Tuesday, July 18, 2006

P-town: Day 3

Last night I attended a reading with the poets Vijay Seshadri and Rebecca Seiferle. I recommend the work of both of these poets, because of their mastery of language coupled with their unflinching observations of self and environment. Both of them produce work that is accessible yet complex. The following poem is one Rebecca Seiferle read, and can also be found on the Ploughshares site:


Fire in a Jar

Some plucked from flight by sweep of net
or grasp of hand, immediately darken
and flicker out. A drift of stars becomes
mere green beetles scraping the glass bottom
of a jar. Other kinds go on flashing, ardent
no matter how captive they are, lighting
up even the smallest heaven. And still
others make a haze of their own longing,
dispersing themselves into a diffuse haze,
becoming a drop of sexual sunlight falling
upon the transparent world. Glass eye,
glass heart, glass jar, in which we try and keep
our flickering selves, all the light in us is sexual,
a luminous persistence—a heaven or a hell.

Rebecca Seiferle


Remember catching fireflies as a kid? Do kids still do that? They were magic to me when I was a little girl. I didn't know how they created that light, and I never thought to ask. I loved it.

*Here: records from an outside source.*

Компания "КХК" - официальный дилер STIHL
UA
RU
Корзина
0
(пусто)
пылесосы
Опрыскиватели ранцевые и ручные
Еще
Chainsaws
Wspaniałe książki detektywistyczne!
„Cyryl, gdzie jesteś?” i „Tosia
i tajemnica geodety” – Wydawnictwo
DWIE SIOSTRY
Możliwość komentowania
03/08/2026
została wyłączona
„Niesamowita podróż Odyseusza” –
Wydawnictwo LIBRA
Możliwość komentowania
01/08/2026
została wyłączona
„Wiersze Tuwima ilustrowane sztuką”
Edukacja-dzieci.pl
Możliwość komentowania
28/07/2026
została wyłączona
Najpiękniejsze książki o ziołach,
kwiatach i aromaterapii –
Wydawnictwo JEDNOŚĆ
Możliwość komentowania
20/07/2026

The narrator in this poem observes the various ways caught fireflies respond. Some become "mere green beetles," others "go on flashing," and others "make a haze of their own longing." She compares the variations of this captive energy to human sexual energy, and observes that "we try and keep / our flickering selves" inside glass--to contain it, perhaps, to control it, to have it be seen and recognized but still protected. How we respond to our "caught" sexuality can create in us either "a heaven or a hell." Either way, this sexuality is an energy of light, an energy that insists on being seen and dealt with.

8 comments:

pseudonym said...

Reminds me of a girl that visted our farm when I was a kid. She was form AZ, which she claimed had so such creatures. When she first saw them she yelled "Those bugs are sparking!" Fire flies, sparking bugs. For me that was a moment "lighting up even the smallest heaven." Our smallest spaces, our most restrictive limitations can have moments of heaven provided we are gifted such a spark.

Robin said...

Enjoy your time on the cape!

Danny Sillada said...

I could relate to this poem very much because as a child between 5 -7, catching fireflies at nightfall had become my routine; it fascinated me how such tiny delicate insect could emit light.

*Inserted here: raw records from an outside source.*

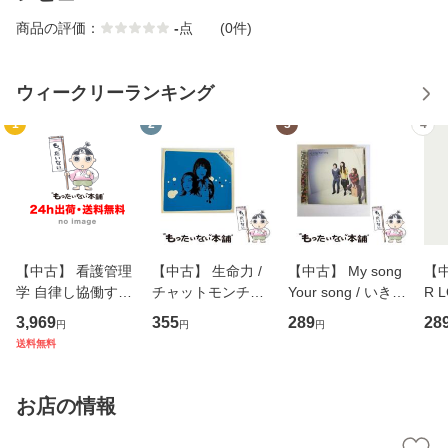
商品の評価：
-
点
(0件)
ウィークリーランキング
1
2
3
4
【中古】 看護管理
【中古】 生命力 /
【中古】 My song
【中
学 自律し協働する
チャットモンチー /
Your song / いきも
R 
専門職の看護マネ
キューンレコード
のがかり / [CD]
産限
3,969
355
289
28
円
円
円
ジメントスキル 改
[CD]【メール便送
【メール便送料無
翔太
送料無料
訂第3版 (看護学テ
料無料】
料】
[C
キストNiCE) / 手島
料
恵 藤本幸三 / 南江
お店の情報
堂 [単行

Relating it to sexuality is quite the contrary. Growing up to adolescent stage until I entered the seminary to study priesthood, my sexuality had been repressed until I left and discovered my virility (Ha! Ha! Ha!). From then on, I had never been creative in my life.

Hope I could go there too at Provincetown. My application forms that was sent to me FAWC for fellowship both art and writing for 7 months is still untouched. Even then, I am not certain if I could be chosen among hundreds of applicants.

Enjoy my dear friend!

Pamela J Weatherill said...

Thanks for sharing! Love the memory of fireflies being brought to the surface ... love your blog.

MB said...

Very interesting poem. Thanks, Amy. I like the connection made to sexual energy which can be like firefly light, shimmering, effervescent, sparking, and ephemeral — and, like most living things, impossible to keep in a jar for long. We don't have fireflies here but I remember them as a child from regular visits we made to the south.

Amy said...

Pseudonym:

Sparking bugs, that's great. They still seem like magic to me.

Robin:

Thanks, I am. Fantastic weather so far.

Danny:

Apply, Danny, apply. Don't think about the others who apply. You have just as much right as they do.

Pamela:

Thanks for stopping by! Fireflies seem to invoke childhood memories for so many people.

MB:

I love that image, too, of sexual light being seen through glass, something fully seen but grounded in a vessel at the same time.

Juliet Wilson said...

Interesting and beautiful poem. I never saw fireflies as a child, never in fact until i lived in Malawi for a couple of years.

Imperfect said...

its a beautiful poem.
and its treu fireflies are the most gorgeous sight!
i don't know woo much about sexuality, i'm still a teen, and havent explored that aspect yet.
great blog anyway. its good to read some faboulous poetry.